La première pièce d’Albee, Zoo Story (1959), laisse le public sur un sentiment de gêne. C’est un psychodrame à deux personnages, dépouillé comme du Beckett. Peter, citoyen ordinaire, lit sur un banc de Central Park, un dimanche matin. Arrive un vagabond, Jerry, qui veut engager la conversation avec Peter. Peter accepte sans enthousiasme de lui répondre. Jerry veut « parler à quelqu’un, vraiment parler ; connaître quelqu’un, savoir tout de lui ». Peu à peu, il devient plus pressant, presque hystérique. Il bouscule Peter, l’oblige à se battre, lui tend un couteau pour se défendre. Effrayé, Peter prend le couteau et le tend devant lui. Jerry se précipite sur le couteau, s’y empale et remercie Peter avant de mourir. Rideau. On a donné de Zoo Story bien des interprétations : passe homosexuelle, parabole du Christ crucifié, représentation d’une schizophrénie. C’est en fait l’échec d’une tentative désespérée de communication, que chacun interprétera selon sa névrose, mais qui représente la société comme un archipel de solitudes.

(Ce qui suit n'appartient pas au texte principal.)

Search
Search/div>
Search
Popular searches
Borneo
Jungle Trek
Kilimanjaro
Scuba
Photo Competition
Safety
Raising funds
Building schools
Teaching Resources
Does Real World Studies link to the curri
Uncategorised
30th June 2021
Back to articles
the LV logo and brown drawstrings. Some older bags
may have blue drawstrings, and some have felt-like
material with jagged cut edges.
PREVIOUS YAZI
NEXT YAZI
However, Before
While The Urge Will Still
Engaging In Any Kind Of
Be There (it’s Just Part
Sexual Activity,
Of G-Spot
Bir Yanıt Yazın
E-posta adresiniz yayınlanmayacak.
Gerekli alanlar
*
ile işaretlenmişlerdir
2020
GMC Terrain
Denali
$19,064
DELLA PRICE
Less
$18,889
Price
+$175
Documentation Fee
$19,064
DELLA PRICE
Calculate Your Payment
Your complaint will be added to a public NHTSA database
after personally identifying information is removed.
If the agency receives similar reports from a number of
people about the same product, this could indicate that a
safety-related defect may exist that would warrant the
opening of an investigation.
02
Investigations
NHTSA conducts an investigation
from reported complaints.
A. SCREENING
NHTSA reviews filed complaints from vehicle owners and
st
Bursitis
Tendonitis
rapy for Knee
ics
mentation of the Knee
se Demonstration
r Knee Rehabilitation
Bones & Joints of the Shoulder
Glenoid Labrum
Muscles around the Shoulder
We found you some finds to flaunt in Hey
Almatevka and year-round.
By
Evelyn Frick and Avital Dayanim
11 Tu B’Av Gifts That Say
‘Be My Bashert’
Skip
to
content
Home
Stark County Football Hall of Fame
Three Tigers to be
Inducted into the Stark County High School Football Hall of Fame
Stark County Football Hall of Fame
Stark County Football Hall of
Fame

The Death of Bessie Smith (1960) est inspiré par la mort de la chanteuse de blues décédée après un accident de la route, tandis qu’on refusait son entrée dans un hôpital blanc. Brillant résumé des complexes racistes, la pièce fait du sud des États-Unis le symbole du cul-de-sac où tout le monde meurt d’hémorragie faute d’accueil. Mais ce n’est pas une pièce politique. Tandis que la chanteuse noire agonise en coulisse, le microcosme de la salle d’admission expose tous les complexes sexuels, racistes, psychologiques qui bloquent toute création et toute vie.

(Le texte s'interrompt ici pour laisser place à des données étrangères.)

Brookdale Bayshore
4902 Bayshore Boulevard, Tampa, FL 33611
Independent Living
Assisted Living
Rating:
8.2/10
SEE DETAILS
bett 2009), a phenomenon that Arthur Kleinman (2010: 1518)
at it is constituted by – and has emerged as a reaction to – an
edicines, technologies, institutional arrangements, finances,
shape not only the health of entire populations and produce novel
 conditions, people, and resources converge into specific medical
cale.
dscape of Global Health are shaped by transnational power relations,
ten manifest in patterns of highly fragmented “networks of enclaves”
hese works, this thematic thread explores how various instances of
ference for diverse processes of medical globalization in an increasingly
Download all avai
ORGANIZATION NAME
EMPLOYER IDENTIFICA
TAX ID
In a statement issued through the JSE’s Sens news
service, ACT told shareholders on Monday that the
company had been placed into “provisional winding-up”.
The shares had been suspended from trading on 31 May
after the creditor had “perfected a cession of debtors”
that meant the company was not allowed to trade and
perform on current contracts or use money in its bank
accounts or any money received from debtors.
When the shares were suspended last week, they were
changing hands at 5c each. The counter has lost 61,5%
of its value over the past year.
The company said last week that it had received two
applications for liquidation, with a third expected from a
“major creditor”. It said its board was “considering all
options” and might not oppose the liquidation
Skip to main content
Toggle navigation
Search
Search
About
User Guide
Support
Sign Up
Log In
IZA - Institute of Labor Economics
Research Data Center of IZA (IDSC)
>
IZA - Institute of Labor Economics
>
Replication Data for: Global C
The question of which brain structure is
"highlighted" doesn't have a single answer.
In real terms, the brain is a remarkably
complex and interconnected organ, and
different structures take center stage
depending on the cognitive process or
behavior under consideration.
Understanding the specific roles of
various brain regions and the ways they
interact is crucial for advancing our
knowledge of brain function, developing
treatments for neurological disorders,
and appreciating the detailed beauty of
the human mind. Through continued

The American Dream (1961) est une pièce plus ambitieuse. Dans sa préface, Albee déclare : « La pièce est une mise en question de la vie américaine ; c’est une attaque contre la substitution, dans notre société, des véritables valeurs par des valeurs artificielles. » Développée à partir d’une pièce en un acte de 1960, The Sandbox, la pièce annonce les thèmes de Who’s Afraid of Virginia Woolf. Une famille dominée par une dévorante « Mom », la mère américaine, se débarrasse, après l’avoir dépecé, de son enfant, parce qu’il ne correspondait pas à l’image du fils américain, et le remplace par un enfant idéal. Mais l’enfant idéal est incapable d’aucun amour, d’aucun sentiment. « Dans ce rêve américain, commente Albee, la famille détruit et massacre l’enfant réel parce qu’il n’est pas conforme à l’image qu’elle rêve de la réalité ; à la place elle adopte un enfant dépourvu d’humanité. Ce que j’ai voulu montrer, c’est la répugnante tendance à n’accepter que la partie conformiste des êtres et des choses. »

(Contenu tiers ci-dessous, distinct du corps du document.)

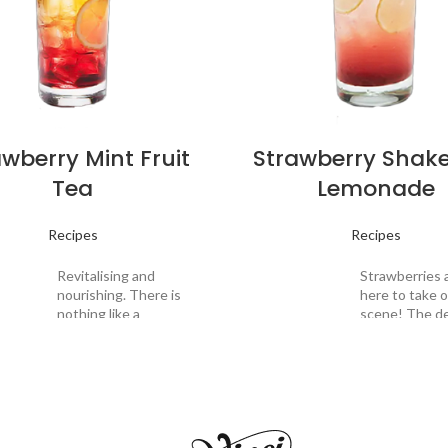
awberry Mint Fruit
Strawberry Shak
Tea
Lemonade
Recipes
Recipes
Revitalising and
Strawberries 
nourishing. There is
here to take 
nothing like a
scene! The de
refreshing fruit tea
scent of swe
to energise yourself
strawberries 
after a long day of
subtly bitter 
fasting. This
Drink
of espresso l
application draws on
Description:
beautifully ba
tion:
the freshness of
taste to this 
premium tea leaves
concoction. E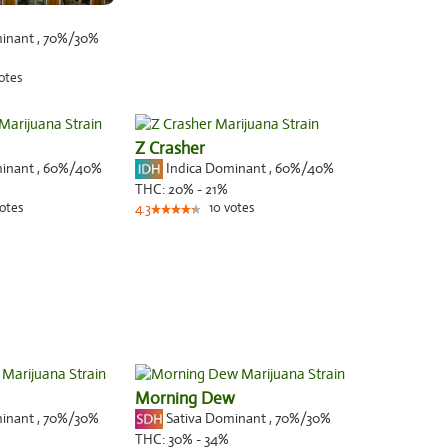
minant
,
70%
/30%
otes
Z Crasher
minant
,
60%
/40%
Indica Dominant
,
60%
/40%
THC:
20% - 21%
otes
10
votes
4.3
Morning Dew
minant
,
70%
/30%
Sativa Dominant
,
70%
/30%
THC:
30% - 34%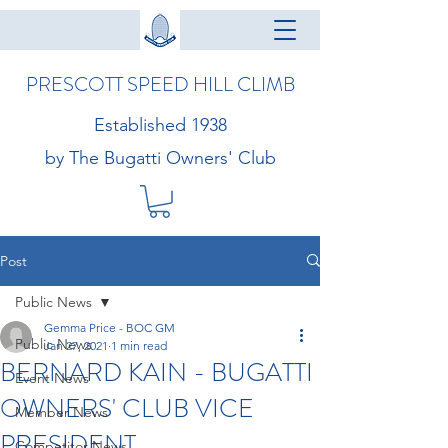
PRESCOTT SPEED HILL CLIMB
Established 1938
by The Bugatti Owners' Club
Post
Public News
Gemma Price - BOC GM
Public News
Jan 27, 2021
1 min read
BERNARD KAIN - BUGATTI
Event News
OWNERS' CLUB VICE
Member News
PRESIDENT
Competitor News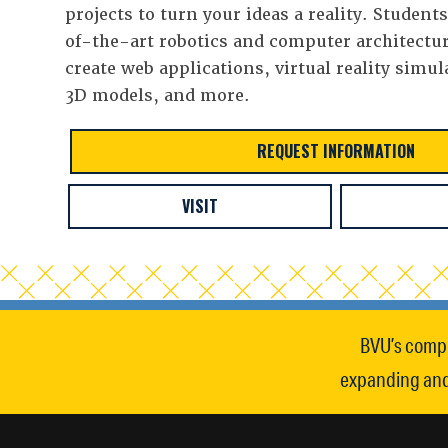
projects to turn your ideas a reality. Student
of-the-art robotics and computer architectur
create web applications, virtual reality simul
3D models, and more.
REQUEST INFORMATION
VISIT
BVU’s compu
expanding and 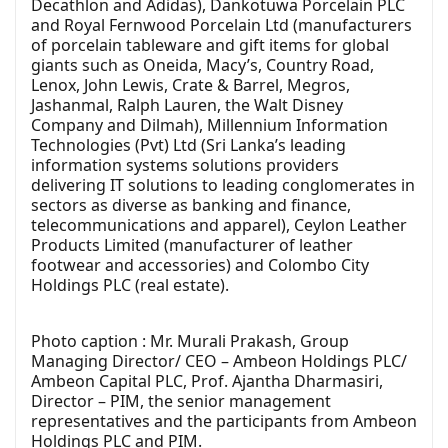
Decathlon and Adidas), Dankotuwa Porcelain PLC
and Royal Fernwood Porcelain Ltd (manufacturers
of porcelain tableware and gift items for global
giants such as Oneida, Macy’s, Country Road,
Lenox, John Lewis, Crate & Barrel, Megros,
Jashanmal, Ralph Lauren, the Walt Disney
Company and Dilmah), Millennium Information
Technologies (Pvt) Ltd (Sri Lanka’s leading
information systems solutions providers
delivering IT solutions to leading conglomerates in
sectors as diverse as banking and finance,
telecommunications and apparel), Ceylon Leather
Products Limited (manufacturer of leather
footwear and accessories) and Colombo City
Holdings PLC (real estate).
Photo caption : Mr. Murali Prakash, Group
Managing Director/ CEO – Ambeon Holdings PLC/
Ambeon Capital PLC, Prof. Ajantha Dharmasiri,
Director – PIM, the senior management
representatives and the participants from Ambeon
Holdings PLC and PIM.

Dans Who’s Afraid of Virginia Woolf (1962), c’est encore un enfant qui symbolise l’opposition entre l’illusion idéale et la réalité. Les deux pièces évoquent le drame personnel d’Albee, enfant adopté qui ne s’entendit jamais avec sa famille adoptive. Le succès international de la pièce, au cinéma comme au théâtre, prouve assez qu’Albee dramatise ici une angoisse générale, symbolisée par le titre, parodie de « qui a peur du grand méchant loup ». George, professeur d’université, et sa femme, cinquante-deux ans, se livrent, devant un jeune couple ambitieux et stupide, à une rituelle danse de mort à la Strindberg. Ce « cauchemar comique » a deux thèmes principaux : la guerre des sexes et la lutte des générations. George face au jeune biologiste, c’est le vieux libéral humaniste face à un univers standardisé, déshumanisé. Coincés entre la médiocrité du vieux campus universitaire et le monde aseptique de demain, George et sa femme n’ont comme refuge que leur amour-haine et comme seule grandeur que le déchirant psychodrame dont ils rejouent les figures avec une constance inlassable.